### EXERCISE
Nothing may be left out or changed. Print every entry.

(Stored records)
-------
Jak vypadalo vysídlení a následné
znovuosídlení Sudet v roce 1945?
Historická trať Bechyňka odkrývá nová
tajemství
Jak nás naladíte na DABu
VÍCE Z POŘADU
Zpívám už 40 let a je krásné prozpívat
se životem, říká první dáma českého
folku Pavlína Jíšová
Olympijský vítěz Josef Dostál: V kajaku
-------
### ANSWER FOR THE TASK
Jak vypadalo vysídlení a následné
znovuosídlení Sudet v roce 1945?
Historická trať Bechyňka odkrývá nová
tajemství
Jak nás naladíte na DABu
VÍCE Z POŘADU
Zpívám už 40 let a je krásné prozpívat
se životem, říká první dáma českého
folku Pavlína Jíšová
Olympijský vítěz Josef Dostál: V kajaku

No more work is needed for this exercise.